**PROBLEM DESCRIPTION**
Down to the last line, restate the records word for word, but not the pictures.
[Start of Attachment]
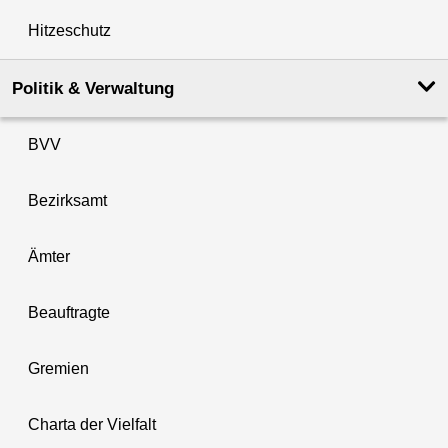
Hitzeschutz
Politik & Verwaltung
BVV
Bezirksamt
Ämter
Beauftragte
Gremien
Charta der Vielfalt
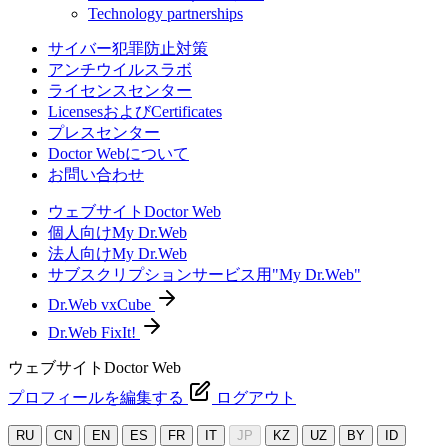
Technology partnerships
サイバー犯罪防止対策
アンチウイルスラボ
ライセンスセンター
LicensesおよびCertificates
プレスセンター
Doctor Webについて
お問い合わせ
ウェブサイトDoctor Web
個人向けMy Dr.Web
法人向けMy Dr.Web
サブスクリプションサービス用"My Dr.Web"
Dr.Web vxCube
Dr.Web FixIt!
ウェブサイトDoctor Web
プロフィールを編集する
ログアウト
RU
CN
EN
ES
FR
IT
JP
KZ
UZ
BY
ID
[End of Attachment]
**EXERCISE ANSWER**
Hitzeschutz
Politik & Verwaltung
BVV
Bezirksamt
Ämter
Beauftragte
Gremien
Charta der Vielfalt
Technology partnerships
サイバー犯罪防止対策
アンチウイルスラボ
ライセンスセンター
LicensesおよびCertificates
プレスセンター
Doctor Webについて
お問い合わせ
ウェブサイトDoctor Web
個人向けMy Dr.Web
法人向けMy Dr.Web
サブスクリプションサービス用"My Dr.Web"
Dr.Web vxCube
Dr.Web FixIt!
ウェブサイトDoctor Web
プロフィールを編集する
ログアウト
RU
CN
EN
ES
FR
IT
JP
KZ
UZ
BY
ID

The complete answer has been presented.